Il tema è propriamente quello della Polis: così che appare propizio e opportuno che sia venuto, unico tra i politici nel mondo, il ministro della Cultura cileno Luciano Cruz–Coke Carvallo, interpretando perfettamente il suo ruolo, sia rispetto alla responsabilità dell’uomo di Stato e di governo, sia rispetto alla consapevolezza che l’architettura riguarda la storia e la politica di un popolo. La parola politica deriva, in tutta evidenza, appunto, da Polis.
E si salva il padiglione italiano. Molto ricco ed elaborato, con un’ampia documentazione di ciò che è accaduto all’architettura italiana negli ultimi vent’anni, a rischio di «amnesia», e con una serie di esempi, anche di riabilitazione di spazi, come l’importante intervento di Maria Alessandra Segantini a Sant’Erasmo, o quello di Studio Tamassociati per il centro Salam di cardiochirurgia di Emergency a Soba, in Sudan; o quello di Santo Giunta, Orazio La Monaca, Leonardo Tilotta, Simone Titone, per riabilitare aree confiscate alla mafia a Castelvetrano. Il padiglione Italia, trasformato nel palindromo «ailati», e curato da Luca Molinari, è didascalico e restituisce, in maniera rigorosa, rispetto a molti altri padiglioni, la consapevolezza di un’attività densa e febbrile.

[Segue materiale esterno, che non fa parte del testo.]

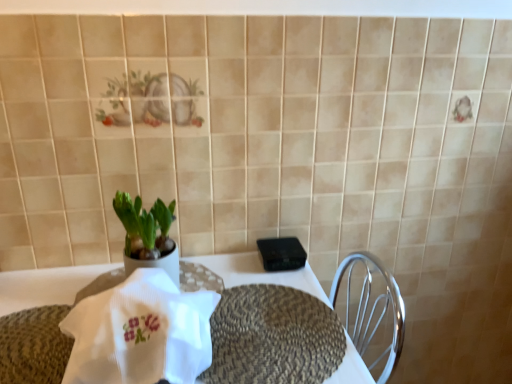 In order to click on empty space that is in between black plastic device at center and green matte plant at center in this screenshot , I will do `click(227, 272)`. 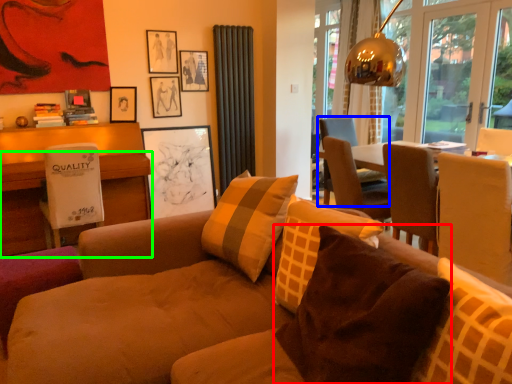 Question: Estimate the real-world distances between objects in this image. Which object is closer to pillow (highlighted by a red box), chair (highlighted by a blue box) or desk (highlighted by a green box)?

Choices:
 (A) chair
 (B) desk

Answer: (B) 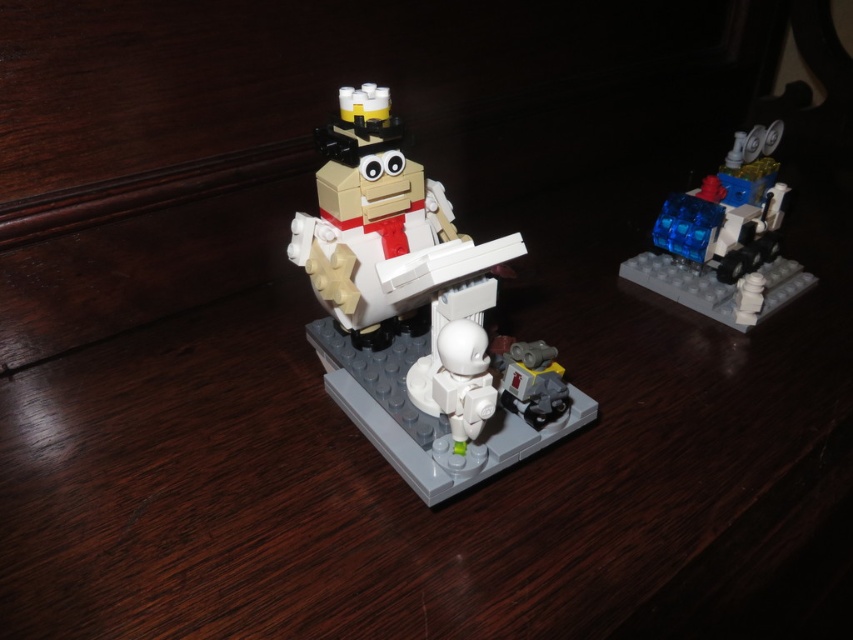 Is matte plastic astronaut at center above transparent blue plastic at upper right?

No, matte plastic astronaut at center is not above transparent blue plastic at upper right.

Is matte plastic astronaut at center thinner than transparent blue plastic at upper right?

Incorrect, matte plastic astronaut at center's width is not less than transparent blue plastic at upper right's.

What do you see at coordinates (415, 314) in the screenshot? The image size is (853, 640). I see `matte plastic astronaut at center` at bounding box center [415, 314].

Alla fine, uscendone si vede la cosa più bella, l’intervento di un architetto olandese di giardini, Piet Oudolf, che ha compiuto un’opera reale, ingentilendo un’area dimenticata e trascurata, il Giardino delle Vergini. Oudolf è l’unico che è sfuggito alla dannazione evocata dalla Sejima, che ha legittimato le inevitabili «provocazioni»: qui l’architetto ha agito, per noi, per tutti, in una prospettiva di durata.